■ SUPPLIED INFORMATION:
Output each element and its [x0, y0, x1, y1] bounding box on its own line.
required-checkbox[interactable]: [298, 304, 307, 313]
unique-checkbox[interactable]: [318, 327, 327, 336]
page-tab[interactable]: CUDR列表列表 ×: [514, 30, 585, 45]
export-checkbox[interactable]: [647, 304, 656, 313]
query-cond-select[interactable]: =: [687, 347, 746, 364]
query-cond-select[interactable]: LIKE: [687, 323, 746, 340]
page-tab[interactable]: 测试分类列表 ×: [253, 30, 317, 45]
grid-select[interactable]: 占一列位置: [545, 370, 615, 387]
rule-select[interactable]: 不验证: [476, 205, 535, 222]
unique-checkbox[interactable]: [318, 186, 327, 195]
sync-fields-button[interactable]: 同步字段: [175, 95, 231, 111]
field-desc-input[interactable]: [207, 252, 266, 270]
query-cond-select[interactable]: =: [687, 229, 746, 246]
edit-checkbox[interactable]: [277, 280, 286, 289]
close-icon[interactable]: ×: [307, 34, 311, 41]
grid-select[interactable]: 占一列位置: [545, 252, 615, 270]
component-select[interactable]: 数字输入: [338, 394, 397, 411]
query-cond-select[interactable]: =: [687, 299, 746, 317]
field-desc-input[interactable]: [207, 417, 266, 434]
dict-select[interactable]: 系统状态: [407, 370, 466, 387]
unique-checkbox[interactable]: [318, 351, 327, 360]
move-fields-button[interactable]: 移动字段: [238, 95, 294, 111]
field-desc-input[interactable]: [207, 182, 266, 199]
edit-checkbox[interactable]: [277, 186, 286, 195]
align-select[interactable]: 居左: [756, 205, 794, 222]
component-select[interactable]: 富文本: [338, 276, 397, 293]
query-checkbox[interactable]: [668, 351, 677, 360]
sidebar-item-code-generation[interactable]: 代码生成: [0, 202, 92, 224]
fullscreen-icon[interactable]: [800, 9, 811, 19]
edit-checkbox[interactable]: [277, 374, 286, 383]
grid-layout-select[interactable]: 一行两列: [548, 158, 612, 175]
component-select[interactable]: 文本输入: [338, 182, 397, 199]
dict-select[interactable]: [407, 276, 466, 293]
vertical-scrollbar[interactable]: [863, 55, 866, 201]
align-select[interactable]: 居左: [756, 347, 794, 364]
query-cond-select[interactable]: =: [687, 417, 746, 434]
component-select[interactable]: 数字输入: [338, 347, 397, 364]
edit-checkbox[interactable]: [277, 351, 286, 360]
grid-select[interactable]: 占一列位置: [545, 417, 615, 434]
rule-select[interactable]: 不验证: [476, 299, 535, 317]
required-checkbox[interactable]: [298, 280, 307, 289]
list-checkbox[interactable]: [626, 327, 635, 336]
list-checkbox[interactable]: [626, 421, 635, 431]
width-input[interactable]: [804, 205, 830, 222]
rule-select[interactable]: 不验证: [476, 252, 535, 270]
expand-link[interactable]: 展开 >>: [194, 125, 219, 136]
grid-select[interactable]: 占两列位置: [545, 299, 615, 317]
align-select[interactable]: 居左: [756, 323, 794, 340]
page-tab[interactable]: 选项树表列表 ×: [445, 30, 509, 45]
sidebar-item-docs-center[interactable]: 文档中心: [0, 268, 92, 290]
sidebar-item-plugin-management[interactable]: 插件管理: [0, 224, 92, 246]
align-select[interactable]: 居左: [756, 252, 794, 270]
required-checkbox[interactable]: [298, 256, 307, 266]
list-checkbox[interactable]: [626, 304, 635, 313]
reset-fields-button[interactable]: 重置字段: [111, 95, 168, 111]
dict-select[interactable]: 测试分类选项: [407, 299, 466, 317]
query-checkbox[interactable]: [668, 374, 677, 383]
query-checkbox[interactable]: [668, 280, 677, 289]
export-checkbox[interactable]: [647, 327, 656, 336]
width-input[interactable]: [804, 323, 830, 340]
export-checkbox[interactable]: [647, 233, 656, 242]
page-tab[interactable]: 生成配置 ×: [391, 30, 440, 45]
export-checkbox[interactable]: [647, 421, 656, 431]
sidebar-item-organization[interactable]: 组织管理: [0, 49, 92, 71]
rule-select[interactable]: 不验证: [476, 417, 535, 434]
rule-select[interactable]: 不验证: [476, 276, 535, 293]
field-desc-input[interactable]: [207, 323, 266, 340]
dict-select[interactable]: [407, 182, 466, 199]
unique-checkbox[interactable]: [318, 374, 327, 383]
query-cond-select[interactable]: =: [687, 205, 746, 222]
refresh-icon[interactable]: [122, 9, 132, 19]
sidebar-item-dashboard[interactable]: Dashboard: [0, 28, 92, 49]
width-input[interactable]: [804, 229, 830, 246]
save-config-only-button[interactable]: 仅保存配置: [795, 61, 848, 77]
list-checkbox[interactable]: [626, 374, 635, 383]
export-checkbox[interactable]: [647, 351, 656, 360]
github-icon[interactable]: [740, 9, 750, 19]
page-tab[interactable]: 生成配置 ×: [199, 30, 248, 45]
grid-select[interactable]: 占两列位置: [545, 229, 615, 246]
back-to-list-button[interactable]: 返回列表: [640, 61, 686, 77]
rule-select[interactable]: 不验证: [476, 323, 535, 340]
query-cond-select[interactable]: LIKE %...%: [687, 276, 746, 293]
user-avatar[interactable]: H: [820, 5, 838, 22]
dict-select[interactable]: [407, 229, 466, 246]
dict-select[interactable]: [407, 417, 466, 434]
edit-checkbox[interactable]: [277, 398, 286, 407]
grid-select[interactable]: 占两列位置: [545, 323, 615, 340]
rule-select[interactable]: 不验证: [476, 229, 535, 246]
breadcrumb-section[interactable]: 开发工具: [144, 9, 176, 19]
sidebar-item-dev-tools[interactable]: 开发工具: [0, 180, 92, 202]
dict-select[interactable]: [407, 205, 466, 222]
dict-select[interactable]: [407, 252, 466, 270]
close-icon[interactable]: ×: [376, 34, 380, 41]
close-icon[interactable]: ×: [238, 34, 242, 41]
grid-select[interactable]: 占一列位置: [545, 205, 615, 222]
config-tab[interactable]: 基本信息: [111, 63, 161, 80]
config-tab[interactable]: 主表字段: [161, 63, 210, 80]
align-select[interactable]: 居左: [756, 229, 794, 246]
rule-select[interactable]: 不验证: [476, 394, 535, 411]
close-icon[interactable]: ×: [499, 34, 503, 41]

■ INSTRUCTIONS FOR THE TASK: Could you copy out every line in the listing where the word "cond" appears?

■ ANSWER SPACE:
query-cond-select[interactable]: =: [687, 347, 746, 364]
query-cond-select[interactable]: LIKE: [687, 323, 746, 340]
query-cond-select[interactable]: =: [687, 229, 746, 246]
query-cond-select[interactable]: =: [687, 299, 746, 317]
query-cond-select[interactable]: =: [687, 417, 746, 434]
query-cond-select[interactable]: =: [687, 205, 746, 222]
query-cond-select[interactable]: LIKE %...%: [687, 276, 746, 293]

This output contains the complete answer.